July 24 2014 Latest news:
by Imogen Blake
Friday, May 16, 2014
Labour has run Haringey Council almost continuously for half a century but at the western fringes of the borough Highgate ward has evaded the party’s grasp.
To protect Highgate from overdevelopment and to protect the feel of the village. To oppose any plans to put up council tax.
To work with the council to “get the basics right”.
To work with the Highgate Neighbourhood Forum and to protect Highgate’s green spaces. To freeze council tax for four more years. To take advantage of Haringey Labour’s pledge to invest £25million into improving pavements and roads, and £1m for more police on the streets.
To work closely with the Highgate Neighbourhood Forum to develop the neighbourhood plan. To protect the Highgate Bowl and green spaces.
To improve the safety of the school crossing in North Hill.
To improve local services and promote local shops.
To improve the quality of life for residents by tackling traffic and pollution in Archway Road. To push local campaigns to the top of Haringey’s agenda.
Three Liberal Democrats have represented the ward for the last 12 years and the party has held a significant lead over other parties at every election since they took the seats from the Conservatives in 2002.
This is in contrast to the borough-wide political landscape where Labour has a significant majority over the Lib Dems, with 34 councillors to their rivals’ 21.
But Liz Morris – who is hoping to fill one of the Haringey seats left by long-standing Lib Dem councillors Rachael Allison and Neil Williams after their decision to step down at this local election – insisted the party is not “complacent”.
“We won by a comfortable margin at the last election,” said the 46-year-old marketeer. “However, we don’t take that for granted.
“We are working exceptionally hard to keep Highgate Lib Dem. You can never be complacent in local politics,” added the mother-of-two, of Southwood Lane.
“Highgate is a super area but there are lots of things that need work here and lots of things that need to be changed and improved, which is what we want to do for the residents and businesses in Highgate.”
Ms Morris will stand on a Lib Dem ticket alongside 58-year-old Clive Carter, a long-time local campaigner who works in desktop publishing, and Cllr Bob Hare, 63, who has served Highgate for 12 years.
The loss of councillors Allison and Williams after six and 12 years respectively – on top of a national ebb of support for the Lib Dems – could lead to a shake-up of political colours.
The other three main parties have all targeted Highgate ward, door-stepping homes every weekend in a bid to win residents’ votes.
Haringey Conservatives see Highgate as rightfully theirs, having held total control between 1986 and 1998.
Candidate Kay Carter believes 2014 could be the year the Tories take back seats.

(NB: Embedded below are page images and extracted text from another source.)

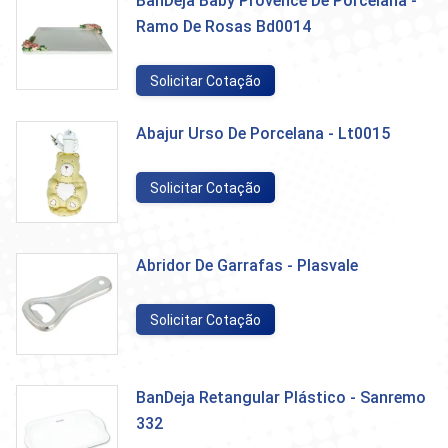
BanDeja Baby Provence De Porcelana -
Ramo De Rosas Bd0014
Solicitar Cotação
Abajur Urso De Porcelana - Lt0015
Solicitar Cotação
Abridor De Garrafas - Plasvale
Solicitar Cotação
BanDeja Retangular Plástico - Sanremo
332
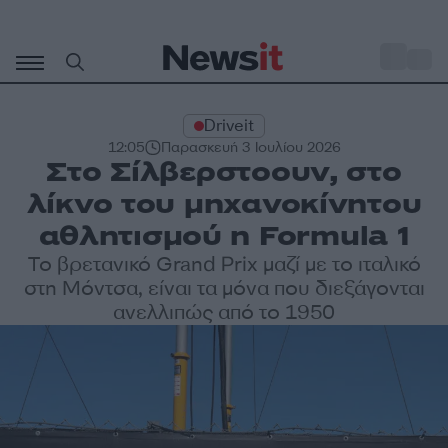
Μετάβαση
σε
o
32
περιεχόμενο
Driveit
12:05
Παρασκευή 3 Ιουλίου 2026
Στο Σίλβερστοουν, στο
λίκνο του μηχανοκίνητου
αθλητισμού η Formula 1
Το βρετανικό Grand Prix μαζί με το ιταλικό
στη Μόντσα, είναι τα μόνα που διεξάγονται
ανελλιπώς από το 1950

“I think that Highgate residents feel let down by Haringey Council,” said the 41-year-old, who works for a Haringey community group for people with learning disabilities.
“I think when we are speaking to people on the doorstep, we are noticing a warming to the Conservatives and people have said ‘actually this year I’m going to vote Conservative’.

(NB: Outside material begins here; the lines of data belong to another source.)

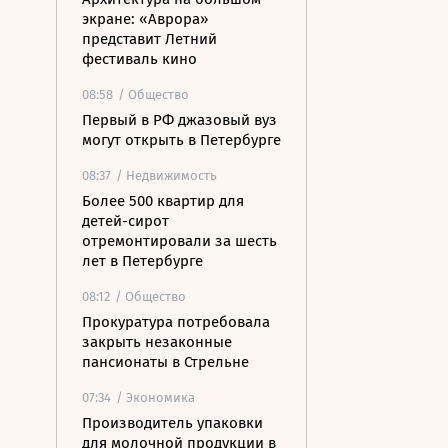
экране: «Аврора»
представит Летний
фестиваль кино
08:58
/ Общество
Первый в РФ джазовый вуз
могут открыть в Петербурге
08:37
/ Недвижимость
Более 500 квартир для
детей-сирот
отремонтировали за шесть
лет в Петербурге
08:12
/ Общество
Прокуратура потребовала
закрыть незаконные
пансионаты в Стрельне
07:34
/ Экономика
Производитель упаковки
для молочной продукции в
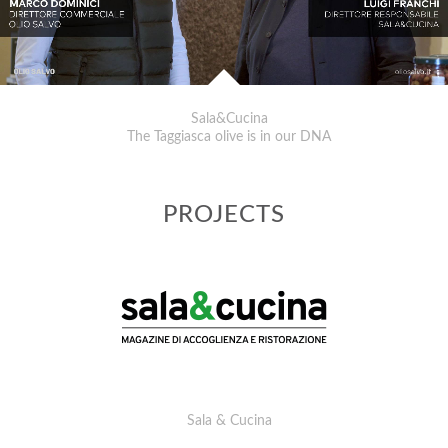
Sala&Cucina
The Taggiasca olive is in our DNA
PROJECTS
Sala & Cucina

“We have put a lot of effort into finding out what residents think and have campaigned for the Hillcrest estate and about the school crossing [in North Hill].”
The mother-of-two, of Grosvenor Road, Muswell Hill, will be joined by 32-year-old software developer Antony Denyer and 28-year-old Celia Surtees, a policy adviser, in trying to win votes.

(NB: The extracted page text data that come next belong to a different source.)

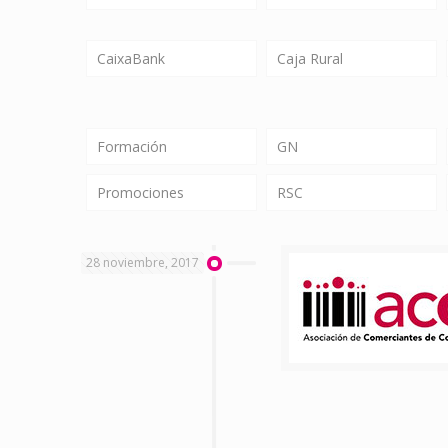
CaixaBank
Caja Rural
Formación
GN
Promociones
RSC
28 noviembre, 2017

However, it seems the Tories have been slightly unnerved by Labour’s campaign for all three Highgate seats, with chairman of Hornsey and Wood Green Conservatives, Peter Forrest, writing to residents in March.
In his letter, he said: “Highgate has historically been a Conservative ward and Labour has never won here.
“Don’t wake up on May 23 to find this nightmare has become an awful reality.”
Labour may never have had a councillor elected in Highgate but first-time candidate John Woolf, 25, looks across the border to the Camden side of Highgate for proof of the party’s success in the area.
“We have two Labour representatives there, and with the Lib Dems nose-diving nationally, we are not complacent but we feel quietly confident,” said the PhD researcher, of Hornsey Lane.
“We are in a good position to represent the people of Highgate. There are a lot of things that people in Highgate care about, from recycling to pavements, but I think what people really want is a voice representing their issues and concerns on the council.
“Highgate is very much my home. We want to make sure that we have a strong representative to stand up for people across Haringey and in Highgate.”
Labour is not the only party hoping to cause an upset in Highgate.
The Greens, who currently have one councillor in Camden’s Highgate ward, have said the party could see its first Haringey councillors elected in Highgate next week.
Noel Lynch, 67, who runs The Green Room curiosity shop in Archway Road and is hoping to be elected in Highgate on a Green ticket, said support has been rapidly growing for the party in the west of the borough.
“In the 2012 Greater London Assembly elections, the Greens beat the Lib Dems in Highgate,” said the chairman of the London Green Party, who lives in Friern Park, North Finchley.
“Highgate is our secondary target seat – our main target seat is Ally Pally.
“I think it’s going to be a four-way split.”